Saturday, 16 May 2009

Chiangmai Festival and Tradition

Inthakin Ceremony (May or June)
A unique ceremony held in Chiang Mai every year, visitors are welcome to join in and observe. The annual rites connected with the sao inthakhin or pillar of Chiang Mai City, begin on the 13th day of the waning moon in the eighth Northern lunar moon and continue until the second day of the waxing moon of the ninth month (It is difficult to find anyone who can tell you the exact dates but it is usually sometime in June).
What is this famous Chiang Mai ceremony all about and what are its origins?
Old chronicles and modern experts have differing views. Some maintain that the lak muang or city pillar is a form of lingam and that the ceremony is a rite of fertility and rejuvenation as the rainy season begins. Others deny any phallic connotation and say that the lak muang - and many other regional Thai cities also have them - represents the centre of power of the local ruler.

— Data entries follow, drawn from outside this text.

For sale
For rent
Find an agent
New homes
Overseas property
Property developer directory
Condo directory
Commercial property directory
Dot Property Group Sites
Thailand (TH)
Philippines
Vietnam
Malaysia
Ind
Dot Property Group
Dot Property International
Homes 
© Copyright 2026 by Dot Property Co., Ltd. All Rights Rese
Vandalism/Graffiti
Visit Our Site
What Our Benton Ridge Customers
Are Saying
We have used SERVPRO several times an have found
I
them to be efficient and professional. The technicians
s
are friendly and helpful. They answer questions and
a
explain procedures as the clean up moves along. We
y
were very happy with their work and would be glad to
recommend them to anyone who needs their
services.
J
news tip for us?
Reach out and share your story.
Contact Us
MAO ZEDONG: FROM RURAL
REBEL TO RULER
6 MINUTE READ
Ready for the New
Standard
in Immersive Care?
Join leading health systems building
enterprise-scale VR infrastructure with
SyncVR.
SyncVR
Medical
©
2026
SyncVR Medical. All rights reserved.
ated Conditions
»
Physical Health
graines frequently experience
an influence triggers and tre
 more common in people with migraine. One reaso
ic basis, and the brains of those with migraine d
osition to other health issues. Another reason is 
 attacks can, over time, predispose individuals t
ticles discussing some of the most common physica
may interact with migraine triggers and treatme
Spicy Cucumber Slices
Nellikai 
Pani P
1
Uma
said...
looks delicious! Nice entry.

The suwan kham daeng legend relates the story of the original city of Chiang Mai, which was founded by Lawa people before the birth of the Lord Buddha. At that time the city was in dead trouble, beset by demons. A certain hermit asked for help from the god Indra who gave them a protecting stone pillar and also much wealth for he knew that Chiang Mai was to become a great centre of Buddhist learning. In the course of time, however, the people came to break the taboos and the guardian kumphan demons took the pillar away whereupon disaster struck.

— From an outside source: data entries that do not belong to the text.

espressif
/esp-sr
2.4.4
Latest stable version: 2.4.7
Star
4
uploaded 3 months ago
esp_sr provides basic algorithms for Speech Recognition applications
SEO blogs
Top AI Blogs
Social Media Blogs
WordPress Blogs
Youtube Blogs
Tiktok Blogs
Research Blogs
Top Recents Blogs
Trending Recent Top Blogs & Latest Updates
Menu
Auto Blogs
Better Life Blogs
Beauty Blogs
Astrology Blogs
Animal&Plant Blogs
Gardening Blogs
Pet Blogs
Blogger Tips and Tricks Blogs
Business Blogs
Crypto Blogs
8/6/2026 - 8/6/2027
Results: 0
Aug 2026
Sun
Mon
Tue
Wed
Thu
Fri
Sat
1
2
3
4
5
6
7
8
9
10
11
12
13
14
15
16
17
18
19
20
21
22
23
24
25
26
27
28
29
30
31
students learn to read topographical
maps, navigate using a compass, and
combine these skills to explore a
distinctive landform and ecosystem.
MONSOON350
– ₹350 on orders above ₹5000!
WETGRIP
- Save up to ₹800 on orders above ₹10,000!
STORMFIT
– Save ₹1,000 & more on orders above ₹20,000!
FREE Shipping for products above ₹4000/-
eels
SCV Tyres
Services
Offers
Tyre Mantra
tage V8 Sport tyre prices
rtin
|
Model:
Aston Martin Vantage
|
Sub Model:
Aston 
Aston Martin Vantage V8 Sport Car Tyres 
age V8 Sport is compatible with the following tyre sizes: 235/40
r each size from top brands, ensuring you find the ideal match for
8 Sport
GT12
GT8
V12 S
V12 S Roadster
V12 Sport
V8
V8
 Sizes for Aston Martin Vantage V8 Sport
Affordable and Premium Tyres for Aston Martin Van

Again Indra was asked to help and he agreed to replace the pillar. This was the one that King Mengrai found amongst the ruins when he came to build his capital in 1296. He found out from the Lawa prince what the pillar was and how it should be propitiated. This, much altered no doubt, is the ceremony that we see today. The inthakhin is kept in a pavilion which no women are allowed to enter, in the grounds of wat chedi luang although it was not always there. If, and only if, the pillar is treated with due respect, Chiang Mai and all who live in her, will be prosperous, happy and safe.

Today the ceremony is organised by the Municipal Council together with many other groups and the Buddhist elements are stressed together with respect for authority, but nor are ancestors and the spirits of the city forgotten. An associated ceremony, pithee suab jata muang, is performed at the four city corners, the five city gates and at the Three Kings Monument, to ensure the continued long life of Chiang Mai.

Pu Sae - Ya Sae Ceremony (June)

A particularly gruesome animist ceremony still performed by some in Chiang Mai.

According to tradition, Pu Sae and Ya Sae are the guardian spirits of Chiang Mai, who now roam the slopes of Doi Suthep. The original inhabitants of this area were the Lawa who in early days are thought to have been cannibals and this is closely bound up with the Pu Sae - Ya Sae ritual as it is practised today.

Legend has it that the Lord Buddha visited Chiang Mai. These two, brother and sister, followed him with the intention of killing and eating him. The Buddha stopped and spoke to them and managed to persuade them to give up their cannibalistic ways. They pleaded with him to be allowed to eat buffalo flesh instead, even if only once a year. So it is that once a year at the beginning of the rainy season, usually in May, a buffalo is ritually sacrificed.

Formerly the Prince of Chiang Mai presided over the ceremony, which was also attended by Buddhist monks. This very ancient occasion now seems to be an attempt to bring together Shamanism and Buddhism and also to unite the Lawa people, some of whom still live in the area, and the Thais who replaced them. In the words of the Pu Sae - Ya Sae invocation, 'Let not the rice of the Lawa die in their swiddens; let not the rice of the Thai wither and die in their paddies.'
Clearly the association between Lawa and Northern Thai is both long and close.